Using the entries that follow, state how many lines contain "株式会社NTTデータ", with no other words.

[Extracted page text data]
########
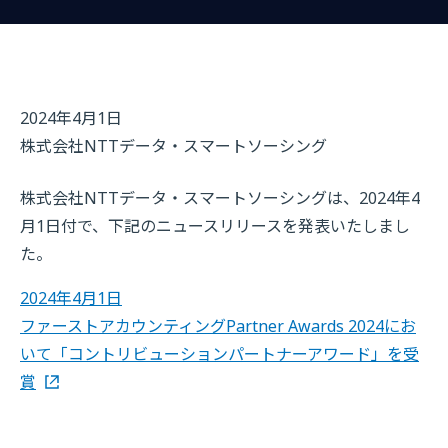
2024年4月1日
株式会社NTTデータ・スマートソーシング
株式会社NTTデータ・スマートソーシングは、2024年4
月1日付で、下記のニュースリリースを発表いたしまし
た。
2024年4月1日
ファーストアカウンティングPartner Awards 2024にお
いて「コントリビューションパートナーアワード」を受
賞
########
Reply: 2